Winters's shapes are anything but simple—they protrude and gather, forming tumescent lumps bound by invisible cords that reveal their backgrounds through rats' nests of negative space. These autonomous worlds contain no suns or artificial light, only the interior glow of bioluminescence or radiation. Are these abstractions, or illustrations of places not of this world? In a 1992 Bomb magazine interview, Winters recalled a "famous quote from Leonardo's notebook about seeing figures in the stains on a wall," adding, "There seems to be almost a biological need to invest images with those kinds of readings." But if we have a driving instinct to discern faces in clouds or the Virgin Mary's visage in a grilled-cheese sandwich, how can abstraction persevere?
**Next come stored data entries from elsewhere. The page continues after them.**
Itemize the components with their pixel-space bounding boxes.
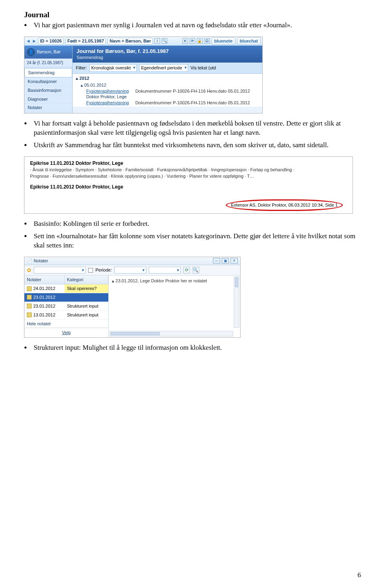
epikrise-header-1: Epikrise 11.01.2012 Doktor Proktor, Lege <box>30 160 347 166</box>
notater-titlebar: 📄 Notater — ▣ ✕ <box>24 257 240 265</box>
filter-bar: Filter: Kronologisk oversikt Egendefiner… <box>73 63 262 74</box>
note-icon <box>27 286 32 291</box>
screenshot-epikrise: Epikrise 11.01.2012 Doktor Proktor, Lege… <box>24 156 353 214</box>
table-row[interactable]: 23.01.2012 <box>24 293 108 302</box>
sidebar-item-basisinformasjon[interactable]: Basisinformasjon <box>24 86 72 95</box>
sidebar-item-konsultasjoner[interactable]: Konsultasjoner <box>24 77 72 86</box>
periode-label: Periode: <box>95 267 112 273</box>
filter-text-toggle[interactable]: Vis tekst (utd <box>190 65 216 71</box>
journal-subtitle: Sammendrag <box>77 55 258 61</box>
velg-link[interactable]: Velg <box>24 328 108 337</box>
patient-name: Børson, Bør <box>37 49 61 55</box>
journal-titlebar: Journal for Børson, Bør, f. 21.05.1987 S… <box>73 46 262 63</box>
patient-age: 24 år (f. 21.05.1987) <box>24 59 72 68</box>
bullet-list-2: Vi har fortsatt valgt å beholde pasientn… <box>31 119 361 150</box>
bullet-list-3: Basisinfo: Koblingen til serie er forbed… <box>31 219 361 250</box>
filter-period-dropdown[interactable]: Egendefinert periode <box>139 64 188 72</box>
periode-from[interactable] <box>114 267 146 274</box>
notater-title: 📄 Notater <box>27 258 48 264</box>
toolbar-icon-4[interactable]: ☑ <box>204 38 210 44</box>
journal-topbar: ◄ ► ID = 10026 Født = 21.05.1987 Navn = … <box>24 37 262 46</box>
note-icon <box>27 295 32 300</box>
search-icon[interactable]: 🔍 <box>192 267 199 274</box>
sidebar-item-notater[interactable]: Notater <box>24 103 72 112</box>
entry-sub: Doktor Proktor, Lege <box>76 94 259 100</box>
periode-to[interactable] <box>149 267 181 274</box>
sidebar-menu: Sammendrag Konsultasjoner Basisinformasj… <box>24 67 72 113</box>
vertical-scrollbar[interactable] <box>234 276 239 328</box>
bullet-footer: Utskrift av Sammendrag har fått bunnteks… <box>31 141 361 150</box>
entry-link[interactable]: Fysioterapihenvisning <box>86 88 129 94</box>
entry-row[interactable]: Fysioterapihenvisning Dokumentnummer P-1… <box>76 88 259 94</box>
bullet-struct: Strukturert input: Mulighet til å legge … <box>31 343 361 353</box>
sidebar-item-diagnoser[interactable]: Diagnoser <box>24 95 72 104</box>
table-row[interactable]: 23.01.2012 Strukturert input <box>24 302 108 311</box>
bullet-list-4: Strukturert input: Mulighet til å legge … <box>31 343 361 353</box>
entry-link[interactable]: Fysioterapihenvisning <box>86 100 129 106</box>
preview-text: ▴ 23.01.2012, Lege Doktor Proktor her er… <box>112 278 207 283</box>
heading-journal: Journal <box>24 10 361 20</box>
entry-doc: Dokumentnummer P-10026-FH-116 Henv.dato … <box>135 88 250 94</box>
person-icon: 👤 <box>27 48 35 56</box>
epikrise-line-1: · Årsak til innleggelse · Symptom · Syke… <box>30 167 347 173</box>
id-badge: ID = 10026 <box>38 38 64 45</box>
refresh-icon[interactable]: ⟳ <box>183 267 190 274</box>
patient-header: 👤 Børson, Bør <box>24 46 72 59</box>
bullet-intro: Vi har gjort pasientnavn mer synlig i Jo… <box>31 21 361 30</box>
navn-badge: Navn = Børson, Bør <box>107 38 153 45</box>
horizontal-scrollbar[interactable] <box>109 331 233 337</box>
footer-highlight: Extensor AS, Doktor Proktor, 06.03.2012 … <box>226 199 343 211</box>
journal-sidebar: 👤 Børson, Bør 24 år (f. 21.05.1987) Samm… <box>24 46 73 114</box>
col-kategori[interactable]: Kategori <box>65 276 108 284</box>
minimize-icon[interactable]: — <box>213 258 220 264</box>
periode-checkbox[interactable] <box>88 268 93 273</box>
table-row[interactable]: 13.01.2012 Strukturert input <box>24 311 108 320</box>
toolbar-icon-1[interactable]: K <box>182 38 188 44</box>
bullet-list-1: Vi har gjort pasientnavn mer synlig i Jo… <box>31 21 361 30</box>
bluechat-button[interactable]: bluechat <box>237 37 261 45</box>
screenshot-journal: ◄ ► ID = 10026 Født = 21.05.1987 Navn = … <box>24 36 263 114</box>
notater-list: Notater Kategori 24.01.2012 Skal operere… <box>24 276 109 337</box>
fodt-badge: Født = 21.05.1987 <box>65 38 106 45</box>
print-footer-text: Extensor AS, Doktor Proktor, 06.03.2012 … <box>226 199 343 211</box>
epikrise-line-2: Prognose · Funn/undersøkelsesresultat · … <box>30 173 347 179</box>
notater-toolbar: ✿ Periode: ⟳ 🔍 <box>24 265 240 276</box>
sidebar-item-sammendrag[interactable]: Sammendrag <box>24 68 72 77</box>
bullet-notat: Sett inn «Journalnotat» har fått kolonne… <box>31 232 361 250</box>
journal-title: Journal for Børson, Bør, f. 21.05.1987 <box>77 48 258 55</box>
toolbar-icon-2[interactable]: ⟳ <box>190 38 195 44</box>
entry-row[interactable]: Fysioterapihenvisning Dokumentnummer P-1… <box>76 100 259 106</box>
star-icon[interactable]: ✿ <box>27 267 31 274</box>
epikrise-header-2: Epikrise 11.01.2012 Doktor Proktor, Lege <box>30 184 347 190</box>
year-node[interactable]: ▴ 2012 <box>76 75 259 82</box>
date-node[interactable]: ▴ 05.01.2012 <box>76 82 259 88</box>
toolbar-icon-3[interactable]: 🔒 <box>197 38 203 44</box>
close-icon[interactable]: ✕ <box>231 258 238 264</box>
hele-notatet[interactable]: Hele notatet <box>24 320 108 328</box>
bullet-basis: Basisinfo: Koblingen til serie er forbed… <box>31 219 361 229</box>
filter-view-dropdown[interactable]: Kronologisk oversikt <box>89 64 137 72</box>
nav-fwd-icon[interactable]: ► <box>32 38 36 44</box>
info-icon[interactable]: i <box>154 38 160 44</box>
search-icon[interactable]: 🔍 <box>162 38 167 44</box>
bluenote-button[interactable]: bluenote <box>211 37 235 45</box>
journal-content: ▴ 2012 ▴ 05.01.2012 Fysioterapihenvisnin… <box>73 74 262 107</box>
maximize-icon[interactable]: ▣ <box>222 258 229 264</box>
toolbar-dropdown[interactable] <box>34 267 86 274</box>
journal-main: Journal for Børson, Bør, f. 21.05.1987 S… <box>73 46 262 114</box>
filter-label: Filter: <box>76 65 87 71</box>
entry-doc: Dokumentnummer P-10026-FH-115 Henv.dato … <box>135 100 250 106</box>
col-notater[interactable]: Notater <box>24 276 65 284</box>
note-icon <box>27 304 32 308</box>
notater-preview: ▴ 23.01.2012, Lege Doktor Proktor her er… <box>109 276 240 337</box>
table-row[interactable]: 24.01.2012 Skal opereres? <box>24 284 108 293</box>
notater-header-row: Notater Kategori <box>24 276 108 284</box>
note-icon <box>27 312 32 317</box>
nav-back-icon[interactable]: ◄ <box>26 38 30 44</box>
screenshot-notater: 📄 Notater — ▣ ✕ ✿ Periode: ⟳ 🔍 Notater K… <box>24 257 241 338</box>
bullet-keep: Vi har fortsatt valgt å beholde pasientn… <box>31 119 361 138</box>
That has been Winters's quest for nearly three decades. While his early observations led to paintings as pungent as the deadfall of leaves, roots, and worms in a dark forest, the later work seems an acknowledgment that the material world of our senses is being transcended—not by the philosophies or religions of yore but by cutting-edge science and computers. Paintings in one of his mid-'90s series were as flat as CAT scans, yet the curved, cratered contours were volatile, even sensuous; colors became hybrids of nature and technology, like radioactive dyes injected into the bloodstream to throw disease into high relief. In the new Knotted Graphs paintings, Winters deploys strata of often-transparent pigments that bleed into one another, a crazy quilt that at first looks disparate and random until the ragged grids and cascades of bulbous shapes slowly, even laboriously, coalesce into beautiful bloom, an organic cyberspace.
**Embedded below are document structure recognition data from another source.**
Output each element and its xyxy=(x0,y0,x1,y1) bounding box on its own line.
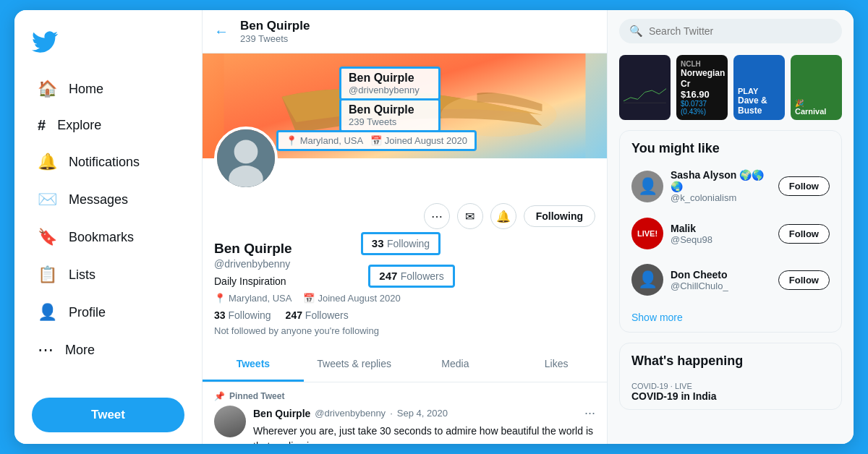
suggestion-name-3: Don Cheeto xyxy=(671,269,771,280)
profile-avatar xyxy=(214,127,278,190)
notifications-bell-button[interactable]: 🔔 xyxy=(490,203,516,229)
sidebar-item-home[interactable]: 🏠 Home xyxy=(20,71,196,107)
suggestion-handle-3: @ChillChulo_ xyxy=(671,280,771,291)
back-button[interactable]: ← xyxy=(214,23,229,40)
topbar-name: Ben Quirple xyxy=(240,19,310,33)
sidebar-item-label: Notifications xyxy=(69,155,140,170)
follow-button-2[interactable]: Follow xyxy=(778,224,830,244)
tweet-button[interactable]: Tweet xyxy=(32,398,184,432)
twitter-logo[interactable] xyxy=(14,22,202,71)
profile-handle: @drivenbybenny xyxy=(214,258,595,270)
happening-title-1: COVID-19 in India xyxy=(631,390,830,402)
sidebar-item-profile[interactable]: 👤 Profile xyxy=(20,294,196,330)
suggestion-name-2: Malik xyxy=(671,223,771,234)
profile-bio: Daily Inspiration xyxy=(214,275,595,287)
sidebar-item-label: Bookmarks xyxy=(69,230,134,245)
whats-happening-title: What's happening xyxy=(620,343,841,374)
profile-actions: ⋯ ✉ 🔔 Following 33 Following 247 Followe… xyxy=(203,196,607,235)
mail-icon: ✉️ xyxy=(38,190,57,209)
profile-tabs: Tweets Tweets & replies Media Likes xyxy=(203,348,607,382)
sidebar-item-label: Lists xyxy=(69,267,95,283)
tab-likes[interactable]: Likes xyxy=(506,348,607,382)
suggestion-info-1: Sasha Alyson 🌍🌎🌏 @k_colonialism xyxy=(671,169,771,203)
more-actions-button[interactable]: ⋯ xyxy=(424,203,450,229)
suggestion-item-2: LIVE! Malik @Sequ98 Follow xyxy=(620,210,841,257)
pinned-label: 📌 Pinned Tweet xyxy=(214,391,595,401)
bookmark-icon: 🔖 xyxy=(38,228,57,247)
location-meta: 📍 Maryland, USA xyxy=(214,293,292,304)
tab-tweets[interactable]: Tweets xyxy=(203,348,304,382)
tweet-avatar xyxy=(214,406,246,437)
pinned-tweet: 📌 Pinned Tweet Ben Quirple @drivenbybenn… xyxy=(203,382,607,444)
calendar-icon: 📅 xyxy=(303,293,315,304)
suggestion-handle-2: @Sequ98 xyxy=(671,234,771,245)
app-window: 🏠 Home # Explore 🔔 Notifications ✉️ Mess… xyxy=(14,10,854,444)
sidebar-item-notifications[interactable]: 🔔 Notifications xyxy=(20,144,196,180)
tweet-author-info: Ben Quirple @drivenbybenny · Sep 4, 2020 xyxy=(253,408,448,419)
topbar-tweet-count: 239 Tweets xyxy=(240,33,310,44)
location-icon: 📍 xyxy=(214,293,226,304)
follow-button-3[interactable]: Follow xyxy=(778,270,830,290)
suggestion-info-3: Don Cheeto @ChillChulo_ xyxy=(671,269,771,291)
svg-point-3 xyxy=(234,140,258,164)
home-icon: 🏠 xyxy=(38,80,57,98)
happening-label-1: COVID-19 · LIVE xyxy=(631,382,830,390)
suggestion-item-3: 👤 Don Cheeto @ChillChulo_ Follow xyxy=(620,257,841,303)
main-content: ← Ben Quirple 239 Tweets xyxy=(203,10,608,444)
show-more-link[interactable]: Show more xyxy=(620,303,841,332)
sidebar: 🏠 Home # Explore 🔔 Notifications ✉️ Mess… xyxy=(14,10,203,444)
following-button[interactable]: Following xyxy=(524,205,595,227)
profile-display-name: Ben Quirple xyxy=(214,241,595,257)
pin-icon: 📌 xyxy=(214,391,225,401)
not-followed-text: Not followed by anyone you're following xyxy=(214,325,595,336)
tab-replies[interactable]: Tweets & replies xyxy=(304,348,405,382)
tweet-date: · xyxy=(390,408,393,419)
tweet-row: Ben Quirple @drivenbybenny · Sep 4, 2020… xyxy=(214,406,595,444)
search-box: 🔍 xyxy=(619,19,842,43)
you-might-like-title: You might like xyxy=(620,131,841,162)
bell-icon: 🔔 xyxy=(38,153,57,171)
ad-card-play[interactable]: PLAY Dave & Buste xyxy=(733,55,785,120)
suggestion-info-2: Malik @Sequ98 xyxy=(671,223,771,245)
sidebar-item-label: Explore xyxy=(57,118,101,133)
ad-change: $0.0737 (0.43%) xyxy=(681,100,723,116)
sidebar-item-messages[interactable]: ✉️ Messages xyxy=(20,181,196,218)
person-icon: 👤 xyxy=(38,303,57,322)
suggestion-item-1: 👤 Sasha Alyson 🌍🌎🌏 @k_colonialism Follow xyxy=(620,162,841,210)
joined-meta: 📅 Joined August 2020 xyxy=(303,293,400,304)
tweet-content: Ben Quirple @drivenbybenny · Sep 4, 2020… xyxy=(253,406,595,444)
sidebar-nav: 🏠 Home # Explore 🔔 Notifications ✉️ Mess… xyxy=(14,71,202,389)
sidebar-item-bookmarks[interactable]: 🔖 Bookmarks xyxy=(20,219,196,255)
message-button[interactable]: ✉ xyxy=(457,203,483,229)
ad-card-chart[interactable] xyxy=(619,55,671,120)
right-panel: 🔍 NCLH Norwegian Cr $16.90 $0 xyxy=(608,10,854,444)
list-icon: 📋 xyxy=(38,265,57,284)
svg-point-1 xyxy=(441,93,557,137)
sidebar-item-label: Messages xyxy=(69,192,128,207)
sidebar-item-more[interactable]: ⋯ More xyxy=(20,332,196,368)
search-input[interactable] xyxy=(649,25,832,37)
profile-stats: 33 Following 247 Followers xyxy=(214,309,595,321)
sidebar-item-lists[interactable]: 📋 Lists xyxy=(20,257,196,293)
ad-price: $16.90 xyxy=(681,89,723,100)
tweet-more-button[interactable]: ··· xyxy=(584,406,595,421)
tweet-date-value: Sep 4, 2020 xyxy=(397,408,448,419)
ad-card-event[interactable]: 🎉 Carnival xyxy=(791,55,842,120)
tweet-author-name: Ben Quirple xyxy=(253,408,310,419)
suggestion-name-1: Sasha Alyson 🌍🌎🌏 xyxy=(671,169,771,192)
whats-happening-card: What's happening COVID-19 · LIVE COVID-1… xyxy=(619,343,842,410)
ad-label: NCLH xyxy=(681,60,723,68)
tab-media[interactable]: Media xyxy=(405,348,506,382)
sidebar-item-explore[interactable]: # Explore xyxy=(20,108,196,142)
following-stat[interactable]: 33 Following xyxy=(214,309,271,321)
followers-stat[interactable]: 247 Followers xyxy=(286,309,349,321)
ad-card-stock[interactable]: NCLH Norwegian Cr $16.90 $0.0737 (0.43%) xyxy=(676,55,728,120)
explore-icon: # xyxy=(38,117,46,134)
suggestion-avatar-1: 👤 xyxy=(631,171,663,202)
profile-topbar: ← Ben Quirple 239 Tweets xyxy=(203,10,607,53)
profile-banner-wrap: Ben Quirple @drivenbybenny Ben Quirple 2… xyxy=(203,53,607,158)
tweet-author-handle: @drivenbybenny xyxy=(315,408,386,419)
follow-button-1[interactable]: Follow xyxy=(778,176,830,196)
happening-item-1[interactable]: COVID-19 · LIVE COVID-19 in India xyxy=(620,374,841,409)
ad-cards: NCLH Norwegian Cr $16.90 $0.0737 (0.43%)… xyxy=(619,55,842,120)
The artist's smarts extend to finding poetry in the technical terms he often employs for titles, such as the 1985 drawing Fate Map, which he defined as "a diagram used in embryology to describe the future of a form," explaining, "I like the idea of projecting a future, graphically." If the future is a place where our progeny will laugh at our present-day superstitions, cruelty, and ignorance, they won't be able to dismiss Winters. Devoid of classicism, he is making our age's classical art.